AIM OF THE EXERCISE: Every line below is to be quoted exactly, with nothing added or dropped.

*** Opening of DATA SUPPLIED ***

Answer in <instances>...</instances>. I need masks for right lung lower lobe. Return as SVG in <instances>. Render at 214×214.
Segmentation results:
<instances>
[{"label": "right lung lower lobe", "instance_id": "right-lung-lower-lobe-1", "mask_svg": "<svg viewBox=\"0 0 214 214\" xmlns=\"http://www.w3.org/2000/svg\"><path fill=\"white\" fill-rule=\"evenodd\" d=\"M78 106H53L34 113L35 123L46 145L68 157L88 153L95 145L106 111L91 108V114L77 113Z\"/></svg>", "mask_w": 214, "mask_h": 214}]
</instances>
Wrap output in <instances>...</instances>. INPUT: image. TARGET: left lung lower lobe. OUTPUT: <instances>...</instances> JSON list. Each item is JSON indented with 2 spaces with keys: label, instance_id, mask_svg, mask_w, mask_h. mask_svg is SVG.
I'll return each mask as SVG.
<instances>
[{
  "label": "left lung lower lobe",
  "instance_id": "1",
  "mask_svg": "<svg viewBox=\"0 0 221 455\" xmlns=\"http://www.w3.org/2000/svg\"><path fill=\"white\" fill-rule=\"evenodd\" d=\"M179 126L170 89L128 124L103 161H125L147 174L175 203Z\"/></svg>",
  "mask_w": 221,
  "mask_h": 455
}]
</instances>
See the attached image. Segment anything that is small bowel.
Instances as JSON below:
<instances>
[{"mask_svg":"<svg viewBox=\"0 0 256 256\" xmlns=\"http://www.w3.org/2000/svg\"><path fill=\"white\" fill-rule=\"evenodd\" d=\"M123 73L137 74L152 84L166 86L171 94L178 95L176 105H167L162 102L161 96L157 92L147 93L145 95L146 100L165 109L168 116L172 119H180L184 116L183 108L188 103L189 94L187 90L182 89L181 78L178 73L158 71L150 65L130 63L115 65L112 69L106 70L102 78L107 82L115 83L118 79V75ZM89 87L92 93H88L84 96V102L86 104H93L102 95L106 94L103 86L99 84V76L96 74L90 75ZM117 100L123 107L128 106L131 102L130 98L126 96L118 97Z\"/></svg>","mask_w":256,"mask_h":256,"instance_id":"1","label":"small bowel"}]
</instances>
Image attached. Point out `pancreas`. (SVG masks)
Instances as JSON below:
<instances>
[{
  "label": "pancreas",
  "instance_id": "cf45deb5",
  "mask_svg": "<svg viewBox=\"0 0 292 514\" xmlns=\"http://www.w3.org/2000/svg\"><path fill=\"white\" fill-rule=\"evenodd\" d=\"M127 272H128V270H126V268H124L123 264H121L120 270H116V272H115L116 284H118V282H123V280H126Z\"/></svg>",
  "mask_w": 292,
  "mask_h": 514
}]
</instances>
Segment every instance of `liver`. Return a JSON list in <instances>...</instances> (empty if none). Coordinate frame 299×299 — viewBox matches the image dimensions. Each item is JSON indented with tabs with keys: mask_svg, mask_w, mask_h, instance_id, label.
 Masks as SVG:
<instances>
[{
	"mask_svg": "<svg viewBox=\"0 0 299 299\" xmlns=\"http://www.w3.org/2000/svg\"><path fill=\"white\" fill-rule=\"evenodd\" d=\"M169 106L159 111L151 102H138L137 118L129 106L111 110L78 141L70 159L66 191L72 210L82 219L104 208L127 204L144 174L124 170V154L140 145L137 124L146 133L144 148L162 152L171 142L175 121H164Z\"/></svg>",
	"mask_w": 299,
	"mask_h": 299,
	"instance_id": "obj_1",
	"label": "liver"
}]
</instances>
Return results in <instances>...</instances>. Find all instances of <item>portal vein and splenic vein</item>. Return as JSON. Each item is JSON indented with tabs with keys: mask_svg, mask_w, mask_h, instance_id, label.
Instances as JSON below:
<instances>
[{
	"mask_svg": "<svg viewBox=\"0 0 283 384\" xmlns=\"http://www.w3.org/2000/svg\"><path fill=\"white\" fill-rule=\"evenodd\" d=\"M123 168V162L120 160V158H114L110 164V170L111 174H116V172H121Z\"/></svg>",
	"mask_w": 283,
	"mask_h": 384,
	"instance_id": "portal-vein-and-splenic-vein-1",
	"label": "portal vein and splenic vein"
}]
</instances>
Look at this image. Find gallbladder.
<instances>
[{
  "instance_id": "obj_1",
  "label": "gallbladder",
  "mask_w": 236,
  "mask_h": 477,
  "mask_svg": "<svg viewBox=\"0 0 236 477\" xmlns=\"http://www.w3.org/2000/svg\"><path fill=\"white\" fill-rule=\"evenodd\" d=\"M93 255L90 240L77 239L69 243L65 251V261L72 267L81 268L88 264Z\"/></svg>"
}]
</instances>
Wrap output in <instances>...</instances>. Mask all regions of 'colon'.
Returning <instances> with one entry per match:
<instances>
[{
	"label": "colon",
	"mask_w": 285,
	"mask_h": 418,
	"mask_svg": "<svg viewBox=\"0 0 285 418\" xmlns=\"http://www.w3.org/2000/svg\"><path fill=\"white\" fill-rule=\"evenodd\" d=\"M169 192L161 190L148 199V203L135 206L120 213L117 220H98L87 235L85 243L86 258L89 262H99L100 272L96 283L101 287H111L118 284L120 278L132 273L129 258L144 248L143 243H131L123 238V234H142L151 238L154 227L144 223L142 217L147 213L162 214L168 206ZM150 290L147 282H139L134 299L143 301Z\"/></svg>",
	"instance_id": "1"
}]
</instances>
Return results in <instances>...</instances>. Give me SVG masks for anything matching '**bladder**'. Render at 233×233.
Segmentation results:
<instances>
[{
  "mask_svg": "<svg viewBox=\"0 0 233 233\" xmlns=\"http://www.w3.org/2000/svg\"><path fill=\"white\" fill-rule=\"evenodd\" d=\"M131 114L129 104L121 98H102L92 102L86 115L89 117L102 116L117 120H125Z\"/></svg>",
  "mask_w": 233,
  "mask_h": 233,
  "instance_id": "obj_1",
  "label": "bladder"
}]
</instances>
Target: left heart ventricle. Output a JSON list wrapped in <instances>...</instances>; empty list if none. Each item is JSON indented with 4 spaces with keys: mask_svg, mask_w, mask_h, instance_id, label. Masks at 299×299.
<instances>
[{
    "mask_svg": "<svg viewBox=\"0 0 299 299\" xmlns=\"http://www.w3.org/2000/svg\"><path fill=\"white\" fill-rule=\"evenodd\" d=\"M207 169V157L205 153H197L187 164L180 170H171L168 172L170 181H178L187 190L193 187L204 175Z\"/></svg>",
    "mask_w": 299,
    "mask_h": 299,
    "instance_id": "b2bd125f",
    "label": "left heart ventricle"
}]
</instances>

*** Close of DATA SUPPLIED ***

RESULT:
Answer in <instances>...</instances>. I need masks for right lung lower lobe. Return as SVG in <instances>. Render at 214×214.
Segmentation results:
<instances>
[{"label": "right lung lower lobe", "instance_id": "right-lung-lower-lobe-1", "mask_svg": "<svg viewBox=\"0 0 214 214\" xmlns=\"http://www.w3.org/2000/svg\"><path fill=\"white\" fill-rule=\"evenodd\" d=\"M78 106H53L34 113L35 123L46 145L68 157L88 153L95 145L106 111L91 108V114L77 113Z\"/></svg>", "mask_w": 214, "mask_h": 214}]
</instances>
Wrap output in <instances>...</instances>. INPUT: image. TARGET: left lung lower lobe. OUTPUT: <instances>...</instances> JSON list. Each item is JSON indented with 2 spaces with keys: label, instance_id, mask_svg, mask_w, mask_h. mask_svg is SVG.
I'll return each mask as SVG.
<instances>
[{
  "label": "left lung lower lobe",
  "instance_id": "1",
  "mask_svg": "<svg viewBox=\"0 0 221 455\" xmlns=\"http://www.w3.org/2000/svg\"><path fill=\"white\" fill-rule=\"evenodd\" d=\"M179 126L170 89L128 124L103 161H125L147 174L175 203Z\"/></svg>",
  "mask_w": 221,
  "mask_h": 455
}]
</instances>
See the attached image. Segment anything that is small bowel.
Instances as JSON below:
<instances>
[{"mask_svg":"<svg viewBox=\"0 0 256 256\" xmlns=\"http://www.w3.org/2000/svg\"><path fill=\"white\" fill-rule=\"evenodd\" d=\"M123 73L137 74L152 84L166 86L171 94L178 95L176 105H167L162 102L161 96L157 92L147 93L145 95L146 100L165 109L168 116L172 119H180L184 116L183 108L188 103L189 94L187 90L182 89L181 78L178 73L158 71L150 65L130 63L115 65L112 69L106 70L102 78L107 82L115 83L118 79V75ZM89 87L92 93H88L84 96V102L86 104H93L102 95L106 94L103 86L99 84V76L96 74L90 75ZM117 100L123 107L128 106L131 102L130 98L126 96L118 97Z\"/></svg>","mask_w":256,"mask_h":256,"instance_id":"1","label":"small bowel"}]
</instances>
Image attached. Point out `pancreas`. (SVG masks)
Instances as JSON below:
<instances>
[{
  "label": "pancreas",
  "instance_id": "cf45deb5",
  "mask_svg": "<svg viewBox=\"0 0 292 514\" xmlns=\"http://www.w3.org/2000/svg\"><path fill=\"white\" fill-rule=\"evenodd\" d=\"M127 272H128V270H126V268H124L123 264H121L120 270H116V272H115L116 284H118V282H123V280H126Z\"/></svg>",
  "mask_w": 292,
  "mask_h": 514
}]
</instances>
Segment every instance of `liver`. Return a JSON list in <instances>...</instances> (empty if none). Coordinate frame 299×299 — viewBox matches the image dimensions. Each item is JSON indented with tabs with keys: mask_svg, mask_w, mask_h, instance_id, label.
 Masks as SVG:
<instances>
[{
	"mask_svg": "<svg viewBox=\"0 0 299 299\" xmlns=\"http://www.w3.org/2000/svg\"><path fill=\"white\" fill-rule=\"evenodd\" d=\"M169 106L159 111L151 102H138L137 118L129 106L111 110L78 141L70 159L66 191L72 210L82 219L104 208L127 204L144 174L124 170V154L140 145L137 124L146 133L144 148L162 152L171 142L175 121H164Z\"/></svg>",
	"mask_w": 299,
	"mask_h": 299,
	"instance_id": "obj_1",
	"label": "liver"
}]
</instances>
Return results in <instances>...</instances>. Find all instances of <item>portal vein and splenic vein</item>. Return as JSON. Each item is JSON indented with tabs with keys: mask_svg, mask_w, mask_h, instance_id, label.
Instances as JSON below:
<instances>
[{
	"mask_svg": "<svg viewBox=\"0 0 283 384\" xmlns=\"http://www.w3.org/2000/svg\"><path fill=\"white\" fill-rule=\"evenodd\" d=\"M123 168V162L120 160V158H114L110 164V170L111 174H116V172H121Z\"/></svg>",
	"mask_w": 283,
	"mask_h": 384,
	"instance_id": "portal-vein-and-splenic-vein-1",
	"label": "portal vein and splenic vein"
}]
</instances>
Look at this image. Find gallbladder.
<instances>
[{
  "instance_id": "obj_1",
  "label": "gallbladder",
  "mask_w": 236,
  "mask_h": 477,
  "mask_svg": "<svg viewBox=\"0 0 236 477\" xmlns=\"http://www.w3.org/2000/svg\"><path fill=\"white\" fill-rule=\"evenodd\" d=\"M93 255L90 240L77 239L69 243L65 251V261L72 267L81 268L88 264Z\"/></svg>"
}]
</instances>
Wrap output in <instances>...</instances>. Mask all regions of 'colon'.
Returning <instances> with one entry per match:
<instances>
[{
	"label": "colon",
	"mask_w": 285,
	"mask_h": 418,
	"mask_svg": "<svg viewBox=\"0 0 285 418\" xmlns=\"http://www.w3.org/2000/svg\"><path fill=\"white\" fill-rule=\"evenodd\" d=\"M169 192L161 190L148 199V203L135 206L120 213L117 220H98L87 235L85 243L86 258L89 262H99L100 272L96 283L101 287H111L118 284L120 278L132 273L129 258L144 248L143 243H131L123 238V234H142L151 238L154 227L144 223L142 217L147 213L162 214L168 206ZM150 290L147 282H139L134 299L143 301Z\"/></svg>",
	"instance_id": "1"
}]
</instances>
Return results in <instances>...</instances>. Give me SVG masks for anything matching '**bladder**'. Render at 233×233.
Segmentation results:
<instances>
[{
  "mask_svg": "<svg viewBox=\"0 0 233 233\" xmlns=\"http://www.w3.org/2000/svg\"><path fill=\"white\" fill-rule=\"evenodd\" d=\"M131 114L129 104L121 98H102L92 102L86 115L89 117L102 116L117 120H125Z\"/></svg>",
  "mask_w": 233,
  "mask_h": 233,
  "instance_id": "obj_1",
  "label": "bladder"
}]
</instances>
Target: left heart ventricle. Output a JSON list wrapped in <instances>...</instances>; empty list if none. Each item is JSON indented with 4 spaces with keys: mask_svg, mask_w, mask_h, instance_id, label. Masks at 299×299.
<instances>
[{
    "mask_svg": "<svg viewBox=\"0 0 299 299\" xmlns=\"http://www.w3.org/2000/svg\"><path fill=\"white\" fill-rule=\"evenodd\" d=\"M207 169V157L205 153H197L187 164L180 170H171L168 172L170 181H178L187 190L193 187L204 175Z\"/></svg>",
    "mask_w": 299,
    "mask_h": 299,
    "instance_id": "b2bd125f",
    "label": "left heart ventricle"
}]
</instances>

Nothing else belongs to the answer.